In April 1898, the Mazzatini brothers made their first request to erect a building for Jai Alai and was approved, the Cuban War of Independence, however, delayed the process. In 1900 the Mazzatini brothers returned to the project, this time they received all the facilities from the municipal government, leaving the final approval of said approval in the hands of Colonel of the North American Army of intervention Dudley. The Havana Jai Alai Fronton, promoted by the Mazzantini brothers, was inaugurated in 1901 through their lawyer Basilio Sarasqueta with the support of Spanish fans.

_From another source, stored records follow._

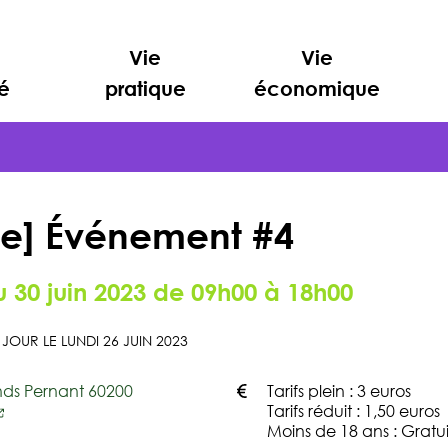
Vie
Vie
é
pratique
économique
e] Événement #4
u
30
juin
2023
de 09h00 à 18h00
 JOUR LE
LUNDI 26 JUIN 2023
nds Pernant 60200
Tarifs plein : 3 euros
Tarifs réduit : 1,50 euros
Moins de 18 ans : Gratui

The military man refused up to 3 times, stating that it was impossible for him to sign a ten-year contract that would assign civil government land for private use.
 On March 3, 1901, the Jai Alai frontón was inaugurated on a plot of land bounded by the Calles Concordia y Lucena.

=="El Palacio de los Gritos"==
Was the name by which the fans, and the rest of the population of Havana, knew the fronton of Jai-Alai, on the other hand, the players called it "El Matadero" (the killing field), because of how extreme it was to play there; the level and pressure were so high that for years it was considered the center of Basque pelota in America.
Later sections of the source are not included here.